In his Tuesday speech Plosser noted that “core CPI inflation, excluding food and energy, has been just less than 1% this past year. While inflation is currently lower than the 1-1/2 to 2 percent level many monetary policymakers would prefer, it does not follow that sustained deflation is imminent or even likely. While I do expect that inflation will be subdued in the near term, I do not see a significant risk of a sustained deflation.”
Job growth continues to struggle mightily. Initial jobless claims released this week surged to 445,000, for the worst weekly rise since October. The Labor Department believes the number was due to “special factors” related to the backlog built up during the shortened weeks of the holidays. The smoother four-week average increased 5,500 to 416,500 which is still nearly 10,000 lower than the month-ago comparison, but little evidence of improvement.

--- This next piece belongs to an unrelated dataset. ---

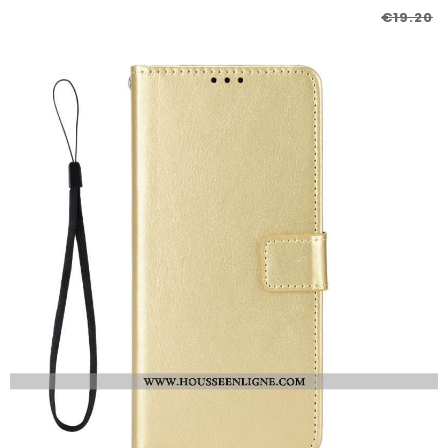
€19.20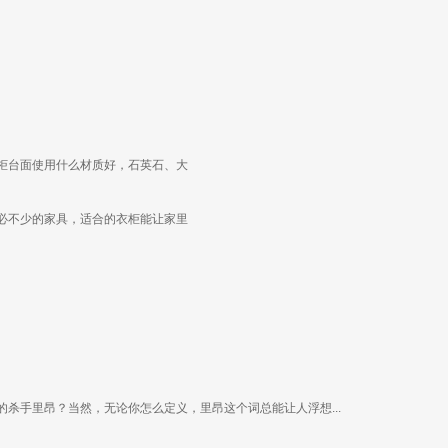
柜台面使用什么材质好，石英石、大
必不少的家具，适合的衣柜能让家里
杀手里昂？当然，无论你怎么定义，里昂这个词总能让人浮想...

The headline report of retail sales came in strong at .06% in December following a 0.8% increase in November. But a closer look shows that autos and higher gasoline prices significantly influenced the number. General merchandise (which includes department stores) fell 0.7% in December after jumping 1.1% in November. Overall though, retail sales on a year-ago basis in December improved to 7.9% from 7.5% the previous month.
The latest confidence drain for investors comes in the municipal bond market. As you can see in the graph to the right, yields on 30-year AAA rated general obligation municipal bonds re-traced in two months the declines made over the last two years. If you own high grade municipal bonds, don’t panic. This move, particularly in high grades was an overreaction. To a certain degree too, the decline is explained by traders moving from over-priced bonds to more-reasonably priced stocks.
But there are serious concerns for the overall economy in the flight from munis. States and municipalities with lower credit ratings will find it harder and more expensive to finance both existing and new projects – in many cases with a declining tax base and less support from the federal government. With out-of-balance state budgets the norm across the country, it is possible that bond ratings on some will fall too, further increasing their rates.
For far too long in this country we have allowed a ponzi-like style of government to grow almost incurably like a cancer. It is incurable politically because our leaders have drugged the voters with promise upon promise of something for nothing. Why would those who believe them vote to work for or pay for something they can get for free? Somewhere along the way the crowd crying ‘do it now because it’s the right thing to’ overwhelmed the crowd that demanded to know how they would pay for it. As they do their good deeds, guaranteeing their ability to continue, the victorious do-gooders simply pass the costs along the next generation of taxpayers.
Last November, enough taxpayers/voters shouted, ‘no more Ponzi.’ They shouted it in federal, state, city and town elections. It was a clear message with passion behind it. But it was just a loud shot at the beginning of a long war. Will those same taxpayer/voters really stand for the tough measures that surely lie ahead? Will they put up with fewer services and promises while paying higher taxes in the hope of a stable and fiscally sound government?
The answers to these questions depend largely on which crowd can hold the majority long enough to see the campaign to a successful conclusion. Americans are very faithful and hopeful. The question is, will their faith in government and hope for prosperity rest on the firm but difficult foundation of truth, or will they rest more comfortably on familiar lies and promises?